→ Assigned task
From the records below, copy each line that has the word "more" in it.

──────────────────────────────

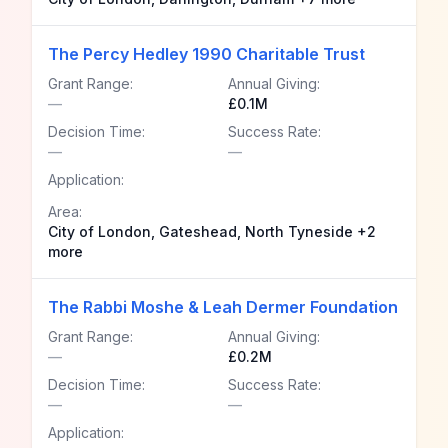
The Percy Hedley 1990 Charitable Trust
Grant Range:
Annual Giving:
—
£0.1M
Decision Time:
Success Rate:
—
—
Application:
Area:
City of London, Gateshead, North Tyneside +2
more
The Rabbi Moshe & Leah Dermer Foundation
Grant Range:
Annual Giving:
—
£0.2M
Decision Time:
Success Rate:
—
—
Application:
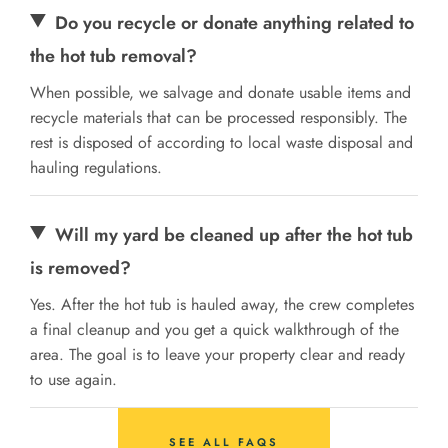
Do you recycle or donate anything related to
the hot tub removal?
When possible, we salvage and donate usable items and
recycle materials that can be processed responsibly. The
rest is disposed of according to local waste disposal and
hauling regulations.
Will my yard be cleaned up after the hot tub
is removed?
Yes. After the hot tub is hauled away, the crew completes
a final cleanup and you get a quick walkthrough of the
area. The goal is to leave your property clear and ready
to use again.
SEE ALL FAQS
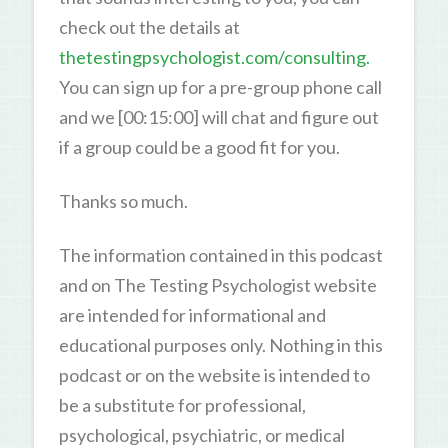
check out the details at
thetestingpsychologist.com/consulting.
You can sign up for a pre-group phone call
and we [00:15:00] will chat and figure out
if a group could be a good fit for you.
Thanks so much.
The information contained in this podcast
and on The Testing Psychologist website
are intended for informational and
educational purposes only. Nothing in this
podcast or on the website is intended to
be a substitute for professional,
psychological, psychiatric, or medical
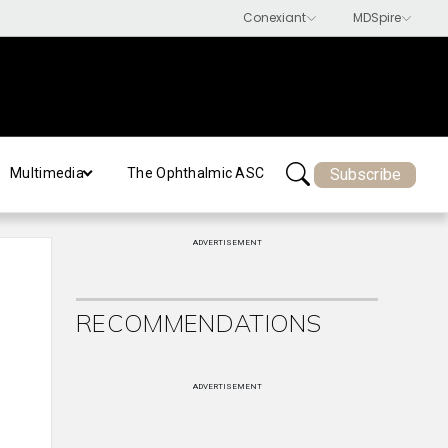
Subscribe
Multimedia
The Ophthalmic ASC
ADVERTISEMENT
RECOMMENDATIONS
ADVERTISEMENT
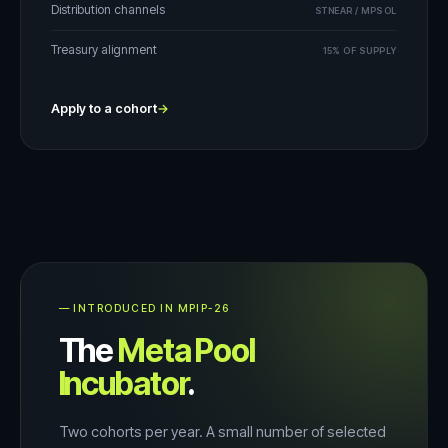
Distribution channels
STNEAR / MPSOL
Treasury alignment
15% OF SUPPLY
Apply to a cohort
→
— INTRODUCED IN MPIP-26
The
Meta Pool
Incubator
.
Two cohorts per year. A small number of selected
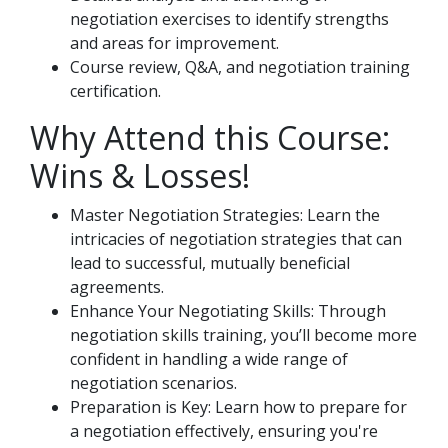
negotiation exercises to identify strengths
and areas for improvement.
Course review, Q&A, and negotiation training
certification.
Why Attend this Course:
Wins & Losses!
Master Negotiation Strategies: Learn the
intricacies of negotiation strategies that can
lead to successful, mutually beneficial
agreements.
Enhance Your Negotiating Skills: Through
negotiation skills training, you’ll become more
confident in handling a wide range of
negotiation scenarios.
Preparation is Key: Learn how to prepare for
a negotiation effectively, ensuring you're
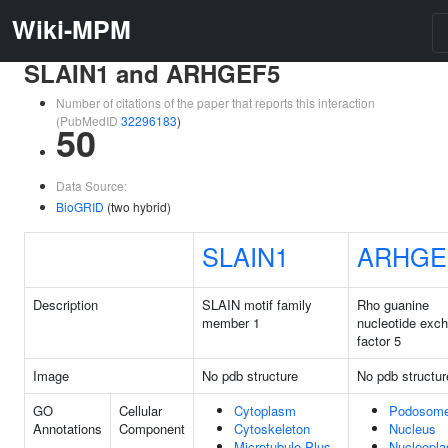
Wiki-MPM
SLAIN1 and ARHGEF5
Number of citations of the paper that reports this interaction
(PubMedID
32296183
)
50
Data Source:
BioGRID
(two hybrid)
SLAIN1
ARHGE
Description
SLAIN motif family
Rho guanine
member 1
nucleotide exc
factor 5
Image
No pdb structure
No pdb structur
GO
Cellular
Cytoplasm
Podosom
Annotations
Component
Cytoskeleton
Nucleus
Microtubule Plus-
Nucleopl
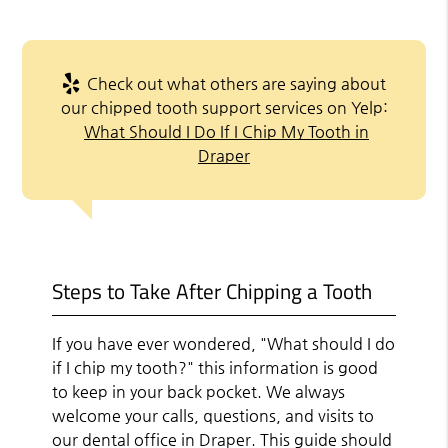
Check out what others are saying about
our chipped tooth support services on Yelp:
What Should I Do If I Chip My Tooth in
Draper
Steps to Take After Chipping a Tooth
If you have ever wondered, "What should I do
if I chip my tooth?" this information is good
to keep in your back pocket. We always
welcome your calls, questions, and visits to
our dental office in Draper. This guide should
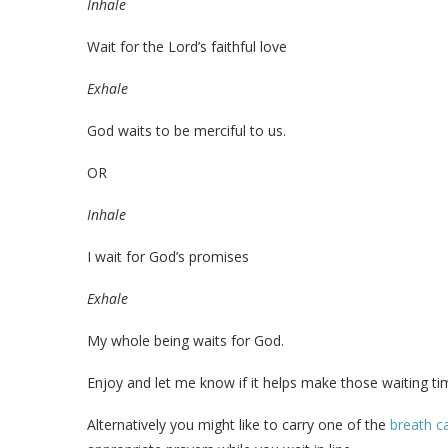
Inhale
Wait for the Lord’s faithful love
Exhale
God waits to be merciful to us.
OR
Inhale
I wait for God’s promises
Exhale
My whole being waits for God.
Enjoy and let me know if it helps make those waiting t
Alternatively you might like to carry one of the
breath c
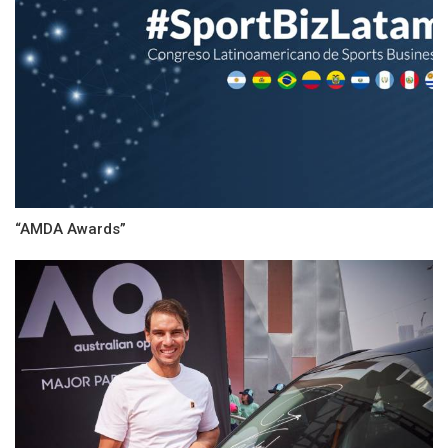
“AMDA Awards”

──────────────────────────────

→ Expected answer
more
negotiation skills training, you’ll become more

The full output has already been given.